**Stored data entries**
========================================================================

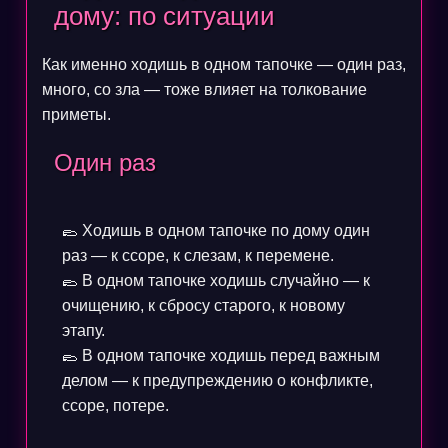
дому: по ситуации
Как именно ходишь в одном тапочке — один раз,
много, со зла — тоже влияет на толкование
приметы.
Один раз
🥿 Ходишь в одном тапочке по дому один
раз — к ссоре, к слезам, к перемене.
🥿 В одном тапочке ходишь случайно — к
очищению, к сбросу старого, к новому
этапу.
🥿 В одном тапочке ходишь перед важным
делом — к предупреждению о конфликте,
ссоре, потере.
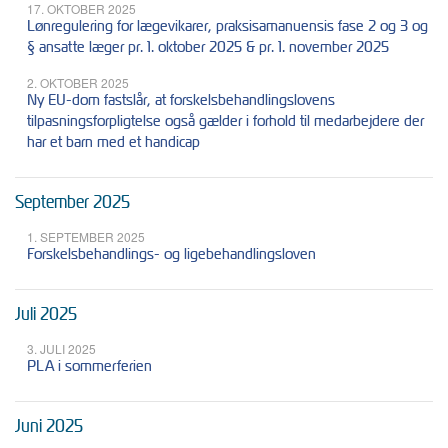
17. OKTOBER 2025
Lønregulering for lægevikarer, praksisamanuensis fase 2 og 3 og
§ ansatte læger pr. 1. oktober 2025 & pr. 1. november 2025
2. OKTOBER 2025
Ny EU-dom fastslår, at forskelsbehandlingslovens
tilpasningsforpligtelse også gælder i forhold til medarbejdere der
har et barn med et handicap
September 2025
1. SEPTEMBER 2025
Forskelsbehandlings- og ligebehandlingsloven
Juli 2025
3. JULI 2025
PLA i sommerferien
Juni 2025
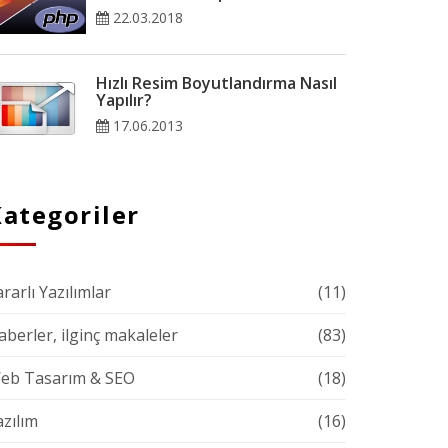
22.03.2018
Hızlı Resim Boyutlandırma Nasıl
Yapılır?
17.06.2013
ategoriler
rarlı Yazılımlar
(11)
aberler, ilginç makaleler
(83)
eb Tasarım & SEO
(18)
azılım
(16)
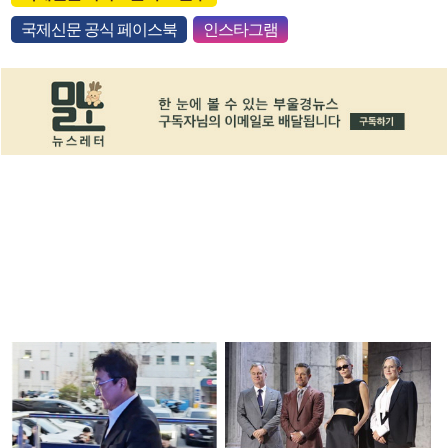
국제신문 공식 페이스북
인스타그램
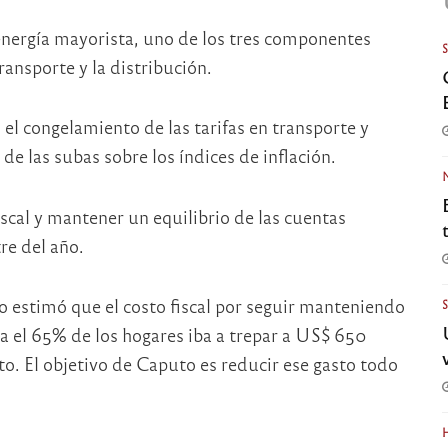
 energía mayorista, uno de los tres componentes
transporte y la distribución.
el congelamiento de las tarifas en transporte y
de las subas sobre los índices de inflación.
iscal y mantener un equilibrio de las cuentas
re del año.
o estimó que el costo fiscal por seguir manteniendo
ra el 65% de los hogares iba a trepar a US$ 650
to. El objetivo de Caputo es reducir ese gasto todo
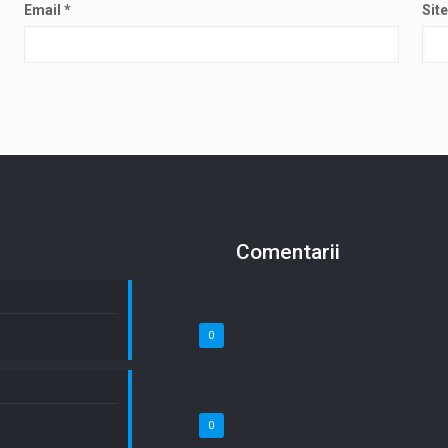
Email
*
Sit
Comentarii
0
0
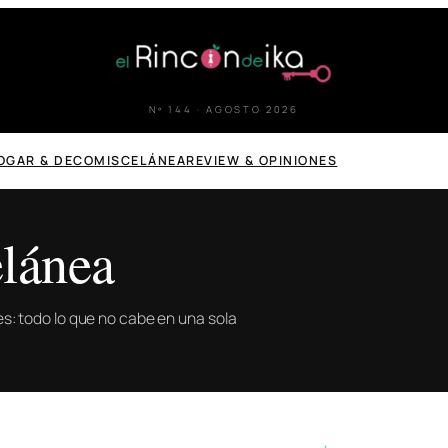
Nº 144 · AGOSTO 2026
OGAR & DECO
MISCELÁNEA
REVIEW & OPINIONES
lánea
ones: todo lo que no cabe en una sola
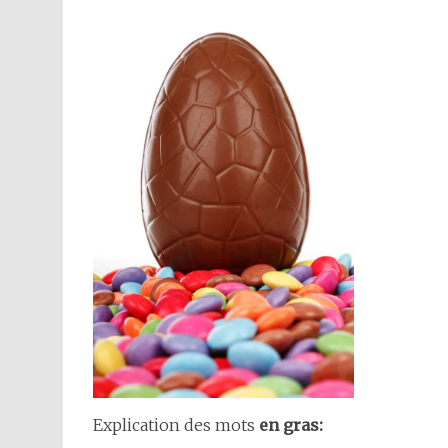
Explication des mots
en gras:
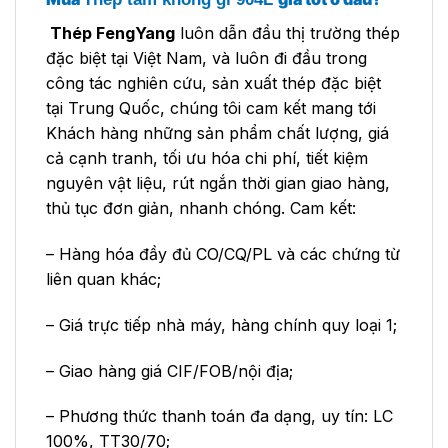
Thép FengYang
luôn dẫn đầu thị trường thép
đặc biệt tại Việt Nam, và luôn đi đầu trong
công tác nghiên cứu, sản xuất thép đặc biệt
tại Trung Quốc, chúng tôi cam kết mang tới
Khách hàng những sản phẩm chất lượng, giá
cả cạnh tranh, tối ưu hóa chi phí, tiết kiệm
nguyên vật liệu, rút ngắn thời gian giao hàng,
thủ tục đơn giản, nhanh chóng. Cam kết:
– Hàng hóa đầy đủ CO/CQ/PL và các chứng từ
liên quan khác;
– Giá trực tiếp nhà máy, hàng chính quy loại 1;
– Giao hàng giá CIF/FOB/nội địa;
– Phương thức thanh toán đa dạng, uy tín: LC
100%, TT30/70;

========================================================================

**Exercise goal**
Repeat exactly and only the lines from the start of the data above through the line that holds "OGAR & DECO", inclusive. Pictures do not belong in the copy.

**Solution to this task**
дому: по ситуации
Как именно ходишь в одном тапочке — один раз,
много, со зла — тоже влияет на толкование
приметы.
Один раз
🥿 Ходишь в одном тапочке по дому один
раз — к ссоре, к слезам, к перемене.
🥿 В одном тапочке ходишь случайно — к
очищению, к сбросу старого, к новому
этапу.
🥿 В одном тапочке ходишь перед важным
делом — к предупреждению о конфликте,
ссоре, потере.
17. OKTOBER 2025
Lønregulering for lægevikarer, praksisamanuensis fase 2 og 3 og
§ ansatte læger pr. 1. oktober 2025 & pr. 1. november 2025
2. OKTOBER 2025
Ny EU-dom fastslår, at forskelsbehandlingslovens
tilpasningsforpligtelse også gælder i forhold til medarbejdere der
har et barn med et handicap
September 2025
1. SEPTEMBER 2025
Forskelsbehandlings- og ligebehandlingsloven
Juli 2025
3. JULI 2025
PLA i sommerferien
Juni 2025
22.03.2018
Hızlı Resim Boyutlandırma Nasıl
Yapılır?
17.06.2013
ategoriler
rarlı Yazılımlar
(11)
aberler, ilginç makaleler
(83)
eb Tasarım & SEO
(18)
azılım
(16)
국제신문 공식 페이스북
인스타그램
 energía mayorista, uno de los tres componentes
transporte y la distribución.
el congelamiento de las tarifas en transporte y
de las subas sobre los índices de inflación.
iscal y mantener un equilibrio de las cuentas
re del año.
o estimó que el costo fiscal por seguir manteniendo
ra el 65% de los hogares iba a trepar a US$ 650
to. El objetivo de Caputo es reducir ese gasto todo
Email
*
Sit
Comentarii
0
0
Nº 144 · AGOSTO 2026
OGAR & DECO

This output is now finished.